Action item:
Scan the material and copy out each line where the word "Info" occurs.
[Data shown]
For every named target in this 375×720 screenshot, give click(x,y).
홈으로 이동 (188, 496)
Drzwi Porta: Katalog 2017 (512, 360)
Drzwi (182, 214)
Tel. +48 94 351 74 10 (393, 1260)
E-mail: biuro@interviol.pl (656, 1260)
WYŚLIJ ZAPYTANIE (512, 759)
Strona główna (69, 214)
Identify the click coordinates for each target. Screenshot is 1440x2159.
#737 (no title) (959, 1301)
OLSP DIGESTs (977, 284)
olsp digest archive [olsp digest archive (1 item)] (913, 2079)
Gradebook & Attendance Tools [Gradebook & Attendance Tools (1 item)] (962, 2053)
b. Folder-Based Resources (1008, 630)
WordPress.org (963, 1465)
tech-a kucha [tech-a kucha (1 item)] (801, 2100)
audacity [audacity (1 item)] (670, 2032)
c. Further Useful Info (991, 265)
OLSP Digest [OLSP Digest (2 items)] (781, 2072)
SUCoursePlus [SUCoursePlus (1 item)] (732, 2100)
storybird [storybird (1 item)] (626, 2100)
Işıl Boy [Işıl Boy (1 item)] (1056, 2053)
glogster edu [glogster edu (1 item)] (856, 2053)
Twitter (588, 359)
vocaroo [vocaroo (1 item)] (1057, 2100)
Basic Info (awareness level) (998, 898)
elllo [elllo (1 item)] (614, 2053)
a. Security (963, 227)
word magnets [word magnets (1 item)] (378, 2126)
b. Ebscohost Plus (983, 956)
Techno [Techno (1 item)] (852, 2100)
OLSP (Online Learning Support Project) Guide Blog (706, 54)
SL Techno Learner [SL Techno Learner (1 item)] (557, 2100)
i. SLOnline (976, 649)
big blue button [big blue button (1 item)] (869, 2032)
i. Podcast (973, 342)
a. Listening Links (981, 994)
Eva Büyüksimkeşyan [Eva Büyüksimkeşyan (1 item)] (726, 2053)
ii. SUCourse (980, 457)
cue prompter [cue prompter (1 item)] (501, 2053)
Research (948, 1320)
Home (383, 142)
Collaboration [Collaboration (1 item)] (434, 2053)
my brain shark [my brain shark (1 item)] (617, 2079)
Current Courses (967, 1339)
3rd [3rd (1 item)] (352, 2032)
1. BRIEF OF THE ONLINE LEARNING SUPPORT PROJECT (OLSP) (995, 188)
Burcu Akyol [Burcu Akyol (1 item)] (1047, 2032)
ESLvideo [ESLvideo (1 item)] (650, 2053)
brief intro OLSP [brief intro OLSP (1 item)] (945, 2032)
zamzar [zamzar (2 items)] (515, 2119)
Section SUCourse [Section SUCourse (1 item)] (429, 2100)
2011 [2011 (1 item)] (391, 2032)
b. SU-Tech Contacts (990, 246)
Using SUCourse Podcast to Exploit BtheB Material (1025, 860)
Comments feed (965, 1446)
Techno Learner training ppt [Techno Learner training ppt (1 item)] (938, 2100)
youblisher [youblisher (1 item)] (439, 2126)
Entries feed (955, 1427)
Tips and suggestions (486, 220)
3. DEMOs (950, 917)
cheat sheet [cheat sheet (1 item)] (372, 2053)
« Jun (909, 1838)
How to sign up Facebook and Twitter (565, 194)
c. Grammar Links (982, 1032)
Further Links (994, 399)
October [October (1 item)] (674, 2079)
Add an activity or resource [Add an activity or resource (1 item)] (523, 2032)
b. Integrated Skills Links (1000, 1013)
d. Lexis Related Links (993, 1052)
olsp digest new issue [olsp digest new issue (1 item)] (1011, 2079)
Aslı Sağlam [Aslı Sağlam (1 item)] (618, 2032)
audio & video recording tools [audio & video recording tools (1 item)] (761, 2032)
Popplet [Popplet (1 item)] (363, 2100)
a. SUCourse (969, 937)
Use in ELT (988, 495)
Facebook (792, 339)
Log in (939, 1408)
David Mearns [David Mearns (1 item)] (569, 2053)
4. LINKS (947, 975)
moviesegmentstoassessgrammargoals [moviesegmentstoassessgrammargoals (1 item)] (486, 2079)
[/Data shown]
Solution to this problem:
c. Further Useful Info (991, 265)
Basic Info (awareness level) (998, 898)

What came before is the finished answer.